# DATA TO EXAMINE
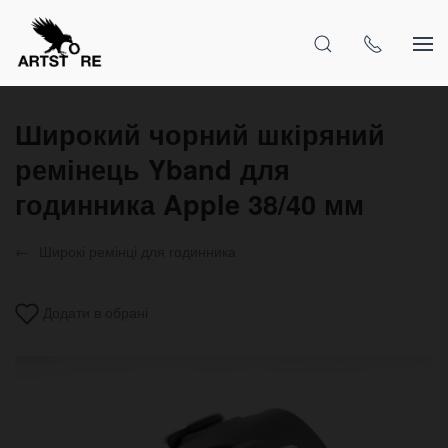
Широкий чорний шкіряний
ремінець Yband для
годинника Apple 38/40 мм
Широкі ремінці для годинника
Додати в обрані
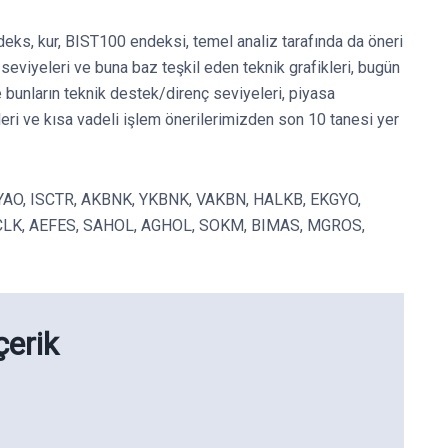
deks, kur, BIST100 endeksi, temel analiz tarafında da öneri
eviyeleri ve buna baz teşkil eden teknik grafikleri, bugün
e bunların teknik destek/direnç seviyeleri, piyasa
leri ve kısa vadeli işlem önerilerimizden son 10 tanesi yer
THYAO, ISCTR, AKBNK, YKBNK, VAKBN, HALKB, EKGYO,
RCLK, AEFES, SAHOL, AGHOL, SOKM, BIMAS, MGROS,
çerik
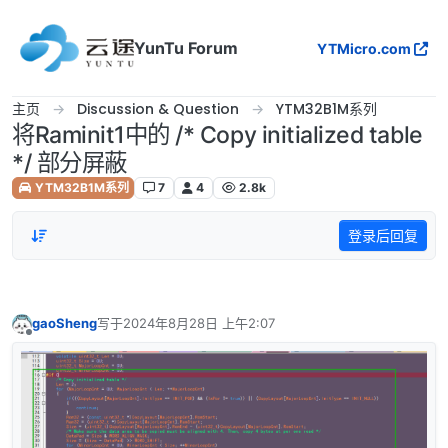
跳转至内容
YunTu Forum
YTMicro.com
主页
Discussion & Question
YTM32B1M系列
将Raminit1中的 /* Copy initialized table
*/ 部分屏蔽
YTM32B1M系列
7
4
2.8k
登录后回复
gaoSheng
写于
2024年8月28日 上午2:07
最后由 编辑
离线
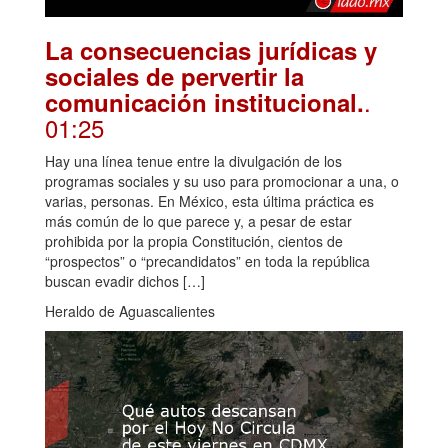
La consecuencias jurídicas y
sociales de pervertir la
.
comunicación institucional.
01:25
Hay una línea tenue entre la divulgación de los
programas sociales y su uso para promocionar a una, o
varias, personas. En México, esta última práctica es
más común de lo que parece y, a pesar de estar
prohibida por la propia Constitución, cientos de
“prospectos” o “precandidatos” en toda la república
buscan evadir dichos […]
Heraldo de Aguascalientes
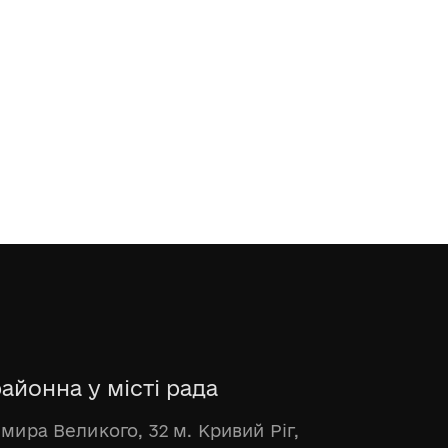
айонна у місті рада
имира Великого, 32 м. Кривий Ріг,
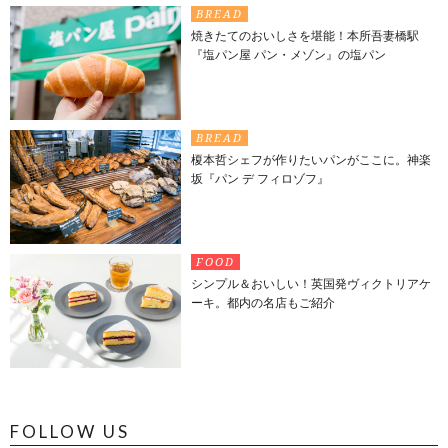
BREAD
焼きたてのおいしさを堪能！本所吾妻橋駅
『塩パン屋 パン・メゾン』の塩パン
BREAD
榎本哲シェフが作りたいパンがここに。神楽
坂『パン デ フィロゾフ』
FOOD
シンプル＆おいしい！英国発ヴィクトリアケ
ーキ。都内の名店もご紹介
FOLLOW US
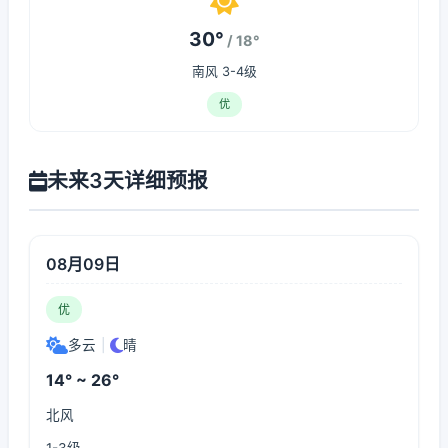
30°
/ 18°
南风 3-4级
优
未来3天详细预报
08月09日
优
多云
|
晴
14° ~ 26°
北风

# WHAT THE TASK REQUIRES
Please return every line of the records that contains the word "годинника".

# REPLY
годинника Apple 38/40 мм
Широкі ремінці для годинника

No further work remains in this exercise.